Establishing that a chemical is a human carcinogen is a challenging and protracted process. Humans are exposed to chemicals in foods, medicines, and the environment, and there is a long latent period between exposure and tumor appearance. The most productive approach has involved astute clinical observation followed by carefully designed epidemiological and laboratory studies in vitro and in vivo. Reduction of risk first requires that the factors contributing to risk be identified. These factors may be external or they may be intrinsic to the population at risk. A systematic, stepwise approach is employed by regulatory agencies such as the Environmental Protection Agency (EPA) in the United States, which, in order to determine risk, attempts to integrate the multiple factors that interact in human carcinogenesis (Fig. 4–7). The assessment relies heavily on data from laboratory animals despite the numerous caveats that apply in any attempt to extrapolate data from animals to carcinogenesis in humans. The EPA's 2005 Guidelines for Cancer Risk Assessment use the following set of criteria, based on an integrated assessment of all evidence, to categorize chemicals according to their risk: (a) carcinogenic to humans; (b) likely to be carcinogenic to humans; (c) suggestive evidence of carcinogenic potential; (d) inadequate information to assess carcinogenic potential; and (e) not likely to be carcinogenic in humans. A "mode of action framework" is applied to the analysis, which uses criteria that take into account the chemical's hypothesized mode of action and biological plausibility; identification of key events; the strength, specificity, and consistency of epidemiological associations; dose–response concordance and temporal relationship; consideration of other modes of action; support for the proposed mode of action in laboratory animals; relevance of the mode of action to humans; and population subgroups that may be particularly susceptible. Table 4–1 lists some of the methods that are used to determine the carcinogenicity of chemicals, which are described in further detail below.
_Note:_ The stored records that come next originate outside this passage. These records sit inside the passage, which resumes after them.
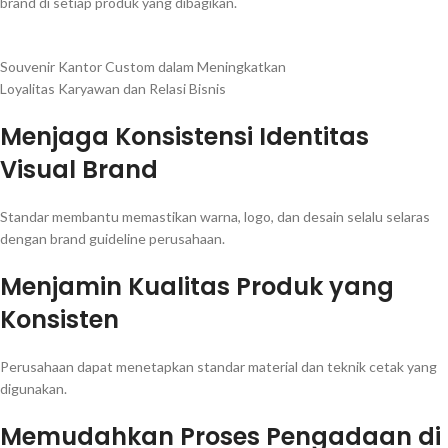
brand di setiap produk yang dibagikan.
Souvenir Kantor Custom dalam Meningkatkan
Loyalitas Karyawan dan Relasi Bisnis
Menjaga Konsistensi Identitas
Visual Brand
Standar membantu memastikan warna, logo, dan desain selalu selaras
dengan brand guideline perusahaan.
Menjamin Kualitas Produk yang
Konsisten
Perusahaan dapat menetapkan standar material dan teknik cetak yang
digunakan.
Memudahkan Proses Pengadaan di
4.3.1 Population Epidemiology of Chemical Carcinogens

Epidemiological observations provide the cornerstone for identifying cancer risk from chemicals (see Chap. 3, Sec. 3.5). Earliest observations were of associations between exposure to chemicals in industrial settings and the incidence of cancers at a variety of tissue sites. Some of these earlier observations led to drastic improvements in hygiene practices in the industrial workplace in the 20th century. The early associations were often striking because the exposure levels to particular chemicals were so high. Fortunately, such exposures and cancer clusters occur very rarely today, and it is much more challenging to establish unequivocally a causal association between cancer risk and exposure to chemicals at the low levels that occur in the environment or the cleaner workplace. Nonetheless, when evidence for a chemical–cancer association arises from epidemiological observations, it should prompt the conduct of dose–response and mechanistic studies using the experimental methods described below. These studies are then used to inform regulatory action designed to reduce exposure and risk where appropriate.
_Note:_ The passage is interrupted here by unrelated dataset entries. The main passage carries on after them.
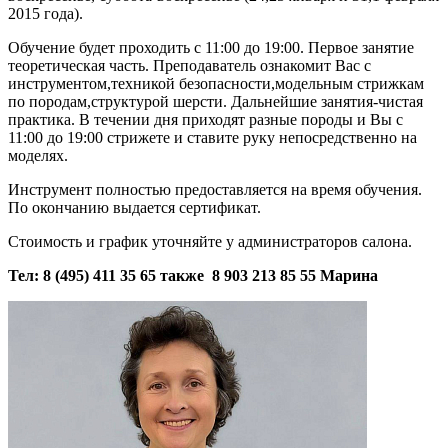
2015 года).
Обучение будет проходить с 11:00 до 19:00. Первое занятие
теоретическая часть. Преподаватель ознакомит Вас с
инструментом,техникой безопасности,модельным стрижкам
по породам,структурой шерсти. Дальнейшие занятия-чистая
практика. В течении дня приходят разные породы и Вы с
11:00 до 19:00 стрижете и ставите руку непосредственно на
моделях.
Инструмент полностью предоставляется на время обучения.
По окончанию выдается сертификат.
Стоимость и график уточняйте у администраторов салона.
Тел: 8 (495) 411 35 65 также 8 903 213 85 55 Марина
Even when epidemiological studies suggest that a particular chemical is carcinogenic, and it is shown to be DNA-damaging or mutagenic in laboratory animals or in vitro tests, several features of chemical carcinogens make it a challenge to establish unequivocally that a chemical does or does not cause cancer in humans. These are outlined in Table 4–2.

4.3.2 Animal Bioassays

Studies of carcinogenicity in rodents involve either the chronic repeated administration of high doses of a potential carcinogen, or the administration of the chemical at a particularly sensitive developmental stage. More recent developments include the use of genetically modified strains of mice that have been made more susceptible to carcinogens. Testing of putative carcinogens in animals is time-consuming, expensive, and requires relatively large numbers of animals to obtain valid results. Thus it is generally used to confirm results observed from short-term tests in bacteria or cell culture.

Studies in rodents are often criticized because they employ doses of suspected carcinogens that are far in excess of the probable human exposure. At high doses, acute cytotoxicity of the chemical (which would not be observed at lower doses) can cause necrosis, inflammation, and compensatory proliferation that contribute to tumor growth, and this might not occur at lower exposure levels. However, most chemicals that induce a high frequency of tumors at high doses will also induce some tumors at lower doses in studies using large numbers of animals. High doses are used for the practical reason of reducing the number of animals required, but such designs require the assumption that the dose–response relationship allows for valid extrapolation of risk from high doses to low doses. Most animal models can detect tumor incidence of approximately 5% but not as low as 1%, while in humans an increase in tumor incidence of 1% would be unacceptable.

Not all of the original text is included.